## Recorded data
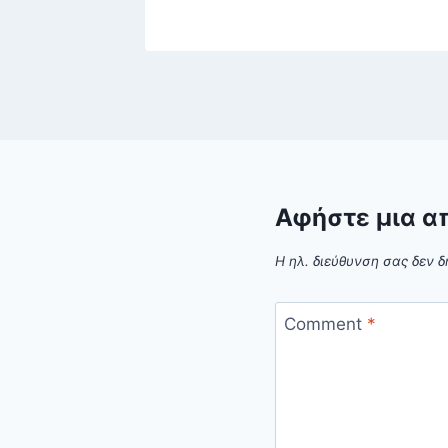
Αφήστε μια α
Η ηλ. διεύθυνση σας δεν δ
Comment
*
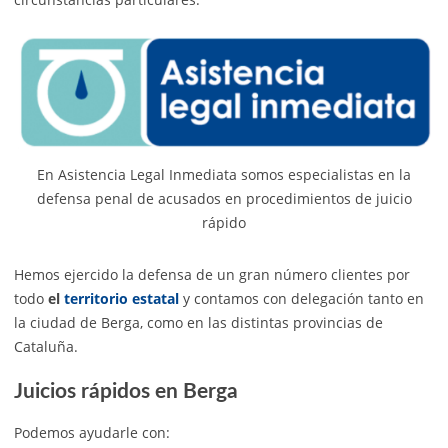
En Asistencia Legal Inmediata somos especialistas en la
defensa penal de acusados en procedimientos de juicio
rápido
Hemos ejercido la defensa de un gran número clientes por
todo
el
territorio estatal
y contamos con delegación tanto en
la ciudad de Berga, como en las distintas provincias de
Cataluña.
Juicios rápidos en Berga
Podemos ayudarle con:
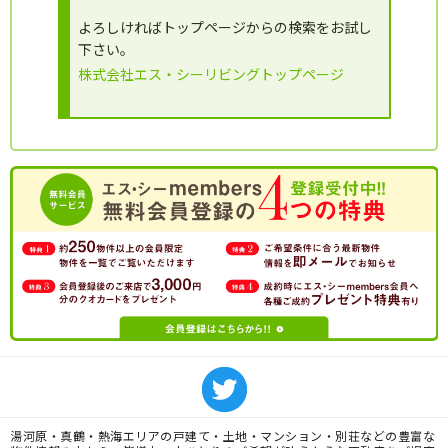
よろしければトップページからの検索をお試し
下さい。
株式会社エス・シーリビングトップページ
湯河原・真鶴・熱海エリアの戸建て・土地・マンション・別荘などの豊富な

## Exercise instructions
No pictures belong in the output. It should reproduce exactly the lines from the one containing "y contamos con delegación tanto en" through the end of the data, both ends included.

## Answer for the task
y contamos con delegación tanto en
la ciudad de Berga, como en las distintas provincias de
Cataluña.
Juicios rápidos en Berga
Podemos ayudarle con:
よろしければトップページからの検索をお試し
下さい。
株式会社エス・シーリビングトップページ
湯河原・真鶴・熱海エリアの戸建て・土地・マンション・別荘などの豊富な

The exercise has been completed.